_WHAT IS NEEDED_
Where a line below includes the word "label", copy that line.

_Collection entries_
▬▬▬▬▬▬

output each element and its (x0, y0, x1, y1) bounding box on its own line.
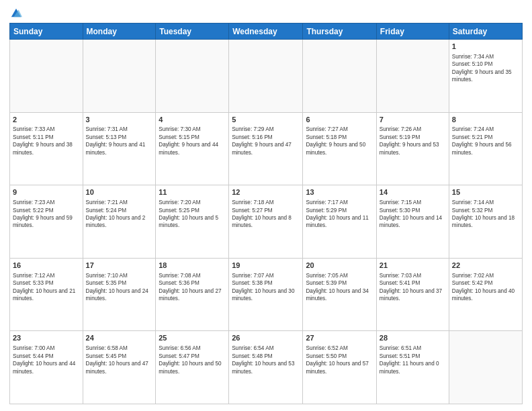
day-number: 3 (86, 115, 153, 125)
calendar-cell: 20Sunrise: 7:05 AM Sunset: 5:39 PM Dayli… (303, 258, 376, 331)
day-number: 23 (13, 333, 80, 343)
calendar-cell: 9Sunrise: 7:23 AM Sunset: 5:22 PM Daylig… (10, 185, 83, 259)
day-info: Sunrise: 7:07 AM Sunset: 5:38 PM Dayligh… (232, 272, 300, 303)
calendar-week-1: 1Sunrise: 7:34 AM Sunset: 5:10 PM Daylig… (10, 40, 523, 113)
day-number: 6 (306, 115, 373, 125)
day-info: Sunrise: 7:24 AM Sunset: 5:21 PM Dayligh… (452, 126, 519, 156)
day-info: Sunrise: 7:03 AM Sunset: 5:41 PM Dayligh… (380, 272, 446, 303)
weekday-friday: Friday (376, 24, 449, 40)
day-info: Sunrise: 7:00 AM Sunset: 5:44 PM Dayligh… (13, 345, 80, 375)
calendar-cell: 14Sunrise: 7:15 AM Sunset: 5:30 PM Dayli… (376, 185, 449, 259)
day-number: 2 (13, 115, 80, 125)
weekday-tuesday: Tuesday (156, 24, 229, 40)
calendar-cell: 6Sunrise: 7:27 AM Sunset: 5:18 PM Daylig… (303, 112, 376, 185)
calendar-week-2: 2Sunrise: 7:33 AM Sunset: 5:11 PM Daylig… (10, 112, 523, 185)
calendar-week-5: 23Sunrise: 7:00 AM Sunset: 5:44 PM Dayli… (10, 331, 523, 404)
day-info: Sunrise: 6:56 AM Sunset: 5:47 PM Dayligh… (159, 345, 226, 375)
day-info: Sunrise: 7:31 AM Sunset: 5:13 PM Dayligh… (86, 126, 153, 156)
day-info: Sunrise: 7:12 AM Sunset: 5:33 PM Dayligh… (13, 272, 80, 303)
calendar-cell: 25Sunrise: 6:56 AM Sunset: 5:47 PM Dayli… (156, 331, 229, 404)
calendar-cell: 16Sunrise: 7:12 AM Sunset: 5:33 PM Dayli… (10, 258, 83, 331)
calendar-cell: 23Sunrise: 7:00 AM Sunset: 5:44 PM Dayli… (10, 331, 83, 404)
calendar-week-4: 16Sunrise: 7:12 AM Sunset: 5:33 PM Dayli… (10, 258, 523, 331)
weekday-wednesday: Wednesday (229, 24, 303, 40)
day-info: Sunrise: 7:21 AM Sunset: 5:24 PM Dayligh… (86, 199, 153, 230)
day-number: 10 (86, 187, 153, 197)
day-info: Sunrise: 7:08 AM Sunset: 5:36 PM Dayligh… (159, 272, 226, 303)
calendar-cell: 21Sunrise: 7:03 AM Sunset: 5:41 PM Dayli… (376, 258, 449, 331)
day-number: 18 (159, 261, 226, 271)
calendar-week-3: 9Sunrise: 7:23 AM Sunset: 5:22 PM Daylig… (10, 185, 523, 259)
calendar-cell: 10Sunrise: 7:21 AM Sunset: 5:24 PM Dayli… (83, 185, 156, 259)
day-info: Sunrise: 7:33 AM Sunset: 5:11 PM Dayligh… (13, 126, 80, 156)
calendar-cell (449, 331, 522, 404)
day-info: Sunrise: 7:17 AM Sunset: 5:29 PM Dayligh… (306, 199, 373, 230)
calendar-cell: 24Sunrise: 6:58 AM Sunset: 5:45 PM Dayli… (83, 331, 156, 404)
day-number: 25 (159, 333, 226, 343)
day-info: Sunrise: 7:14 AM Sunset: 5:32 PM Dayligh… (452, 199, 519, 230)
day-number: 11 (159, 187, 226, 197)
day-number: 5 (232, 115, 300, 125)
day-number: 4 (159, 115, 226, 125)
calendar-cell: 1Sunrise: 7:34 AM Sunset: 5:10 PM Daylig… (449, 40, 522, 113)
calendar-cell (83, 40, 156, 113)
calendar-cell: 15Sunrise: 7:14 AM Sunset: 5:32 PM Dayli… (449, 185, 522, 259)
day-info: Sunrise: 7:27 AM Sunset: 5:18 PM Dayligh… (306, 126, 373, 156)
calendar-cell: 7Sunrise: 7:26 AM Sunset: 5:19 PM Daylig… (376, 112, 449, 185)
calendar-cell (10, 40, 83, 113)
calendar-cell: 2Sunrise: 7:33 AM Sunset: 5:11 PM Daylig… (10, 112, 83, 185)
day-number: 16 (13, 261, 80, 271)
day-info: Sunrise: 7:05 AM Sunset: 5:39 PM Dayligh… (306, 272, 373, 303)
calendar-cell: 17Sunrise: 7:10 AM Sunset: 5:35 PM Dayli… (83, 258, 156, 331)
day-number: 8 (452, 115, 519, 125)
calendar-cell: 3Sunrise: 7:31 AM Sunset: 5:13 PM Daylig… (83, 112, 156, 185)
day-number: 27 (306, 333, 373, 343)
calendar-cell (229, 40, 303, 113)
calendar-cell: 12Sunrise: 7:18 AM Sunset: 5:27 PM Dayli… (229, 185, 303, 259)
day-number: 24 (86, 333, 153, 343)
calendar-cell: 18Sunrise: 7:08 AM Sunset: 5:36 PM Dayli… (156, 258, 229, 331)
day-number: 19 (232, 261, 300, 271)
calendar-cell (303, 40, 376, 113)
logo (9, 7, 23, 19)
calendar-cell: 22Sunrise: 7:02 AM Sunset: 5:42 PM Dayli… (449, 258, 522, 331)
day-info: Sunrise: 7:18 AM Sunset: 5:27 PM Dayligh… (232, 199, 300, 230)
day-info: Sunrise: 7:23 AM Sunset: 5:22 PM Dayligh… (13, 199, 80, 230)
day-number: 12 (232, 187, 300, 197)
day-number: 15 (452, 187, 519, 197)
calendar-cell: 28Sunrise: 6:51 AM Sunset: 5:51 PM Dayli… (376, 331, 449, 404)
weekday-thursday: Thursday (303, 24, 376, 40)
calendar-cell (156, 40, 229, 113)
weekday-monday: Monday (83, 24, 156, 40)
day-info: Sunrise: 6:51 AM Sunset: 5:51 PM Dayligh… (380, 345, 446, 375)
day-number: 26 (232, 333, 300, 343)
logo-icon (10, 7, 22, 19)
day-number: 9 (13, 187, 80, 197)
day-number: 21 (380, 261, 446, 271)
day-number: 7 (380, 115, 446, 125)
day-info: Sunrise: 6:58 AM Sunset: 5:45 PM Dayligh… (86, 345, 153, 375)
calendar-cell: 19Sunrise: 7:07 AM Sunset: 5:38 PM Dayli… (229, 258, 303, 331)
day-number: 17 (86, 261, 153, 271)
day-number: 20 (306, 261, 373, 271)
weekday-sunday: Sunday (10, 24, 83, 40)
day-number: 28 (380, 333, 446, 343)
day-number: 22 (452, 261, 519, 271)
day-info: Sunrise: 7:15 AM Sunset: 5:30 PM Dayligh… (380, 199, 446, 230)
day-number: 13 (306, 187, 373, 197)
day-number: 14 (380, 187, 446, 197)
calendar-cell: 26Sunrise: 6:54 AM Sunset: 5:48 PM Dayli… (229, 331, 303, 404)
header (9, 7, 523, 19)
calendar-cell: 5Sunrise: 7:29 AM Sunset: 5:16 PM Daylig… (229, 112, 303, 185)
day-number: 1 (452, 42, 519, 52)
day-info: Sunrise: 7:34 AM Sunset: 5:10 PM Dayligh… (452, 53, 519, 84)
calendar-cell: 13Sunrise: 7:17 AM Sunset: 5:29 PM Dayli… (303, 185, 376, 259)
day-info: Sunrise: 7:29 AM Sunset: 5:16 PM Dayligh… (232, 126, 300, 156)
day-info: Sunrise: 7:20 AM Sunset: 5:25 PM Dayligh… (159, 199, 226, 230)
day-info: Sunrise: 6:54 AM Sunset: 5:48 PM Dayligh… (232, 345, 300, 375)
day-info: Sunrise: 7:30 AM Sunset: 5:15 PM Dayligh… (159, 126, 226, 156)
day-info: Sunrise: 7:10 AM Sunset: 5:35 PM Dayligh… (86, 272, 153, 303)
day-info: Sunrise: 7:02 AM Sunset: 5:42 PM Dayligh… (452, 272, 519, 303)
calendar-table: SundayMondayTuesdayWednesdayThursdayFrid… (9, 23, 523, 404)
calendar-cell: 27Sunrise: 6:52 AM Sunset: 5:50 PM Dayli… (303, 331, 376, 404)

▬▬▬▬▬▬

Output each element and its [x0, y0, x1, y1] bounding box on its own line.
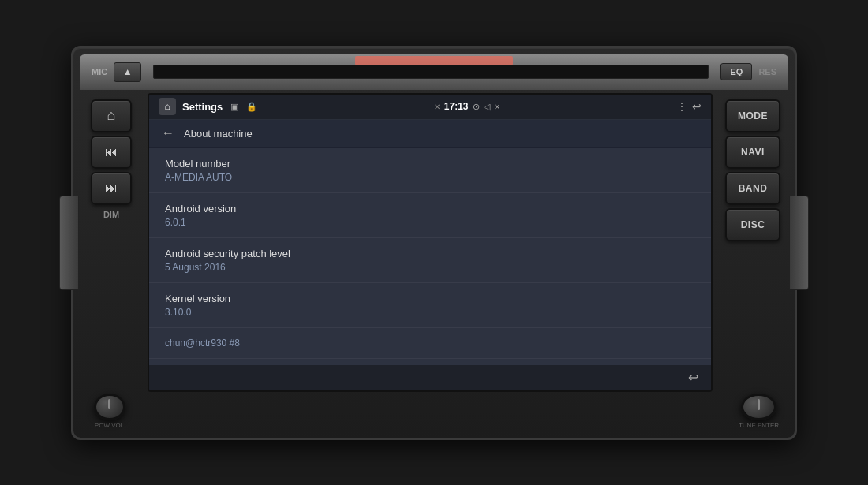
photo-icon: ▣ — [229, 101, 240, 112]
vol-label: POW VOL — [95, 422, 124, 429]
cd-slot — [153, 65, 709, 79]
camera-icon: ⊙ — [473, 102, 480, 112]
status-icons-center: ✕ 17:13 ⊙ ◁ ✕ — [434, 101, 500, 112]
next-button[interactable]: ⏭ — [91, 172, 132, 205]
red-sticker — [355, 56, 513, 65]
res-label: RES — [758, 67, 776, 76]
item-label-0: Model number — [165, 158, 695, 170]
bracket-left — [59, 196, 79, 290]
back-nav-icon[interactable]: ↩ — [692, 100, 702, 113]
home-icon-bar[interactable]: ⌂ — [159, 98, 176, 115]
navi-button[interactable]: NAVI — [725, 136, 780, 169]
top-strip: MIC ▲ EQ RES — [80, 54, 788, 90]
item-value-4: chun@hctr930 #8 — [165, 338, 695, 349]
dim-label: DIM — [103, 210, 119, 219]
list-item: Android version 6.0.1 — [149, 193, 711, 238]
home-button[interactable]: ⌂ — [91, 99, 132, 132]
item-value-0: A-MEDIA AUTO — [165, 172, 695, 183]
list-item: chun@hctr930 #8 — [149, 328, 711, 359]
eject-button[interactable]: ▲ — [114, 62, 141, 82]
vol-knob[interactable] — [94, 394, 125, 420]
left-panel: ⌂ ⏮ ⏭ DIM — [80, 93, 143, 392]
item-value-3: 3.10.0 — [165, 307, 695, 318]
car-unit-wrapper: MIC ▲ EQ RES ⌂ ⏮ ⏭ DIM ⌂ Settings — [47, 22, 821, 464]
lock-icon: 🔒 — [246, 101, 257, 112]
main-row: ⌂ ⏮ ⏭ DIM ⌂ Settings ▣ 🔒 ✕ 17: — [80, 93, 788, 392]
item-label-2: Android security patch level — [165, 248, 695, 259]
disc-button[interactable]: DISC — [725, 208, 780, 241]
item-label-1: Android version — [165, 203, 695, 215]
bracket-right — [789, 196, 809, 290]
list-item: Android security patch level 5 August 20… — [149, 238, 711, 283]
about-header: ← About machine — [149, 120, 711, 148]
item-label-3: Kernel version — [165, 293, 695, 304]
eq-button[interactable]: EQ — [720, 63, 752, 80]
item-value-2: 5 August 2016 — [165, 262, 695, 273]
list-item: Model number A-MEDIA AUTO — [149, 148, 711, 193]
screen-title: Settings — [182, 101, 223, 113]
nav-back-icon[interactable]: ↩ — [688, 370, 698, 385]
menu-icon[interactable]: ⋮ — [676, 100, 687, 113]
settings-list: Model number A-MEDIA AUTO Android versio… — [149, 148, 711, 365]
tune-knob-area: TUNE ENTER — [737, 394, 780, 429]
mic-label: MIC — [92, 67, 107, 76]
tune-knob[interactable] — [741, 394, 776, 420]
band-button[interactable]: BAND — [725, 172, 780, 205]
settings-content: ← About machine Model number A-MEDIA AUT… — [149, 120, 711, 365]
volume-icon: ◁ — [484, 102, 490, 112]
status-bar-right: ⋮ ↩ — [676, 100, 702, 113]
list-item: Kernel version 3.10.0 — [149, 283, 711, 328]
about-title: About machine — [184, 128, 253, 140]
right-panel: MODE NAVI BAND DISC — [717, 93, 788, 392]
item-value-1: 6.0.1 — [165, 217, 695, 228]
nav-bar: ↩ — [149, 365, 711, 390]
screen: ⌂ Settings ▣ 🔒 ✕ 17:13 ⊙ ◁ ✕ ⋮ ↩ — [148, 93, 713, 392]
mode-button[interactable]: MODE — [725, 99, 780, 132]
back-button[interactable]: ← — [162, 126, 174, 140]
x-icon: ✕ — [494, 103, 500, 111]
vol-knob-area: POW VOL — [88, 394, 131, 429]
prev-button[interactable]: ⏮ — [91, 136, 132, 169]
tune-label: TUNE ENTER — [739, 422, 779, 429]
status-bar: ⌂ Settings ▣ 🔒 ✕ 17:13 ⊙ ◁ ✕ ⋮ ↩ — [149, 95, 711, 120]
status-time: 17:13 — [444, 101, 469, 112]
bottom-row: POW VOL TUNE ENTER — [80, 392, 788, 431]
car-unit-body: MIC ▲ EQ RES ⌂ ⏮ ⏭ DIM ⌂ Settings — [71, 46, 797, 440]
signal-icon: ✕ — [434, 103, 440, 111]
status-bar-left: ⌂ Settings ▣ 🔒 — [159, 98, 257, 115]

▬▬▬▬▬▬

_FINISHED TASK_
vol-label: POW VOL — [95, 422, 124, 429]
res-label: RES — [758, 67, 776, 76]
item-label-0: Model number — [165, 158, 695, 170]
dim-label: DIM — [103, 210, 119, 219]
item-label-2: Android security patch level — [165, 248, 695, 259]
item-label-1: Android version — [165, 203, 695, 215]
item-label-3: Kernel version — [165, 293, 695, 304]
mic-label: MIC — [92, 67, 107, 76]
tune-label: TUNE ENTER — [739, 422, 779, 429]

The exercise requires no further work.